The Republic of Turkey
After the collapse of the multiethnic, religion-based Ottoman State and the Turkish National War, Turkey became a compact, secular, and largely Turkish nation-state. The principles of republicanism, nationalism, populism, statism, secularism, and revolution (meaning continuing change in the state and society) were “officially” accepted as the essential principles to guide the new Turkey.
The founders of the republic asserted that Islam and Sufism had made the Ottoman State stagnant and backward. They imposed their own style of Europeanization by abolishing the Sultanate and Caliphate, closing religious schools and religious courts, and outlawing traditional male headgear and Sufi brotherhoods. They replaced the Islamic legal code with a mixture of Swiss civil, Italian penal, and German commercial codes; increased women’s emancipation; outlawed polygamy; made marriage and divorce civil affairs; and replaced the Arabic-based Ottoman alphabet with a Latin-based one.
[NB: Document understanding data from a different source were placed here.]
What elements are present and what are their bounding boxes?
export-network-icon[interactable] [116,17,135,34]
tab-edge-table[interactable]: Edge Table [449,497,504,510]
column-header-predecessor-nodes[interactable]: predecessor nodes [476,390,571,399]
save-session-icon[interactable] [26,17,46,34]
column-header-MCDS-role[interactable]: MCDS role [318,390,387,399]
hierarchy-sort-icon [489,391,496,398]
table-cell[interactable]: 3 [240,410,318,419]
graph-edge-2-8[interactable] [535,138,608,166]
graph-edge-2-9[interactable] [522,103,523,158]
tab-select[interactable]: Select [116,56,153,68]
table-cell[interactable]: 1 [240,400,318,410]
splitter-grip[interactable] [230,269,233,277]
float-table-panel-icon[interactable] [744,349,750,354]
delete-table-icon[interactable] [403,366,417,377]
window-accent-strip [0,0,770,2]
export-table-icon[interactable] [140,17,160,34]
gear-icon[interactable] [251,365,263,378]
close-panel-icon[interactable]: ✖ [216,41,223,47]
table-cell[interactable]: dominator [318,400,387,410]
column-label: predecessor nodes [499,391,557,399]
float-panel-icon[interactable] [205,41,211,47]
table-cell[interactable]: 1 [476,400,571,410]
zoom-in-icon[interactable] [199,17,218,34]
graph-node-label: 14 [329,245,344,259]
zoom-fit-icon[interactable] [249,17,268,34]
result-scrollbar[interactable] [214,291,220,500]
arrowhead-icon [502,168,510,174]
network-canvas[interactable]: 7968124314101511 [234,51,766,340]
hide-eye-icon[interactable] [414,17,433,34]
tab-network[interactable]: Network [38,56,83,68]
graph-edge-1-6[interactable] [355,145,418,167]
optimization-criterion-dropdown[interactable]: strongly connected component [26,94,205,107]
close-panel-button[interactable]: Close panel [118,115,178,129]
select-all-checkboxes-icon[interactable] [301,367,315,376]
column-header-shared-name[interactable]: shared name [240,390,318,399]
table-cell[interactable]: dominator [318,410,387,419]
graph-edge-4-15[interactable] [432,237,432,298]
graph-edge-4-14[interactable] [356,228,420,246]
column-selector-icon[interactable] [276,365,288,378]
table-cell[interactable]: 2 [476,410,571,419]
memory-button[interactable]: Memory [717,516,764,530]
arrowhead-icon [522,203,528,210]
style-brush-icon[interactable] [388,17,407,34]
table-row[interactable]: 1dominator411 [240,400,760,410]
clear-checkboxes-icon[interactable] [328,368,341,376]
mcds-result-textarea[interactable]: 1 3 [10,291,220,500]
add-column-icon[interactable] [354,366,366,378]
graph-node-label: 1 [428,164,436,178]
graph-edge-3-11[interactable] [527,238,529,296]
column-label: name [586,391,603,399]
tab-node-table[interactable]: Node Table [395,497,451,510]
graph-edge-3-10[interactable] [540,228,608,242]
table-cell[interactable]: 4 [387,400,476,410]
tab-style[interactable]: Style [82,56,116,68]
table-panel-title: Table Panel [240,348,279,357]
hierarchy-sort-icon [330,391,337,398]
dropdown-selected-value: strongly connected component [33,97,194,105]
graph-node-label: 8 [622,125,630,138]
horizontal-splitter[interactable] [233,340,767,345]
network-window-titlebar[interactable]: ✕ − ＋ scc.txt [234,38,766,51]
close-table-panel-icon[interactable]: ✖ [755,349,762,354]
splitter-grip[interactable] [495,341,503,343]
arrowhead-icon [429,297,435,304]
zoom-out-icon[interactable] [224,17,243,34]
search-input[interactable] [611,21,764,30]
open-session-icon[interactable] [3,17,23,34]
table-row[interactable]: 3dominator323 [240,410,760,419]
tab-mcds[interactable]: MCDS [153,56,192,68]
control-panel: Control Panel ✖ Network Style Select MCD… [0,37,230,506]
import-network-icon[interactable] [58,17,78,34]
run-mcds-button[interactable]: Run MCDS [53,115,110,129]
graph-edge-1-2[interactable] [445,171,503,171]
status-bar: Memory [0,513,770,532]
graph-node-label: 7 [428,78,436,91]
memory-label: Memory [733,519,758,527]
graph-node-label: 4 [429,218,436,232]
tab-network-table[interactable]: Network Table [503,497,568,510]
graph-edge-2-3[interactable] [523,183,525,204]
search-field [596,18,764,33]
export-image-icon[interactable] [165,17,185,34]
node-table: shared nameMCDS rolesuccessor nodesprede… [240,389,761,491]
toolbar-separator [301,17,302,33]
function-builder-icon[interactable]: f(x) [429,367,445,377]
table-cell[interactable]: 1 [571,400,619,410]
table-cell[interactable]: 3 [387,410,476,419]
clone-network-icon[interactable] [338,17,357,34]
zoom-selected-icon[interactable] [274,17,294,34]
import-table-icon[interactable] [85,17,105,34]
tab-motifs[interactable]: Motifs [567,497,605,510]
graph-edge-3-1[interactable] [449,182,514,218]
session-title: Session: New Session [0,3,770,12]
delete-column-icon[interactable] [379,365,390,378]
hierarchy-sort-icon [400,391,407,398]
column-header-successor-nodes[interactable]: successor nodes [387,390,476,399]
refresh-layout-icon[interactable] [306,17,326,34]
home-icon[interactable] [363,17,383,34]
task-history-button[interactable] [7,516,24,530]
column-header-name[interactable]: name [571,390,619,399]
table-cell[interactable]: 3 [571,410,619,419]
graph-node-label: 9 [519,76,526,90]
They also stipulated that the Turks should take family surnames, thereby abandoning the traditional system, and allowed women to vote for parliamentary members and hold parliamentary seats.
To further weaken Islam’s hold, the new republic also abolished the office of the Shaykh al-Islam, converted many mosques to secular uses, forbade calling the people to prayer in Arabic, and discouraged all public manifestations of religion.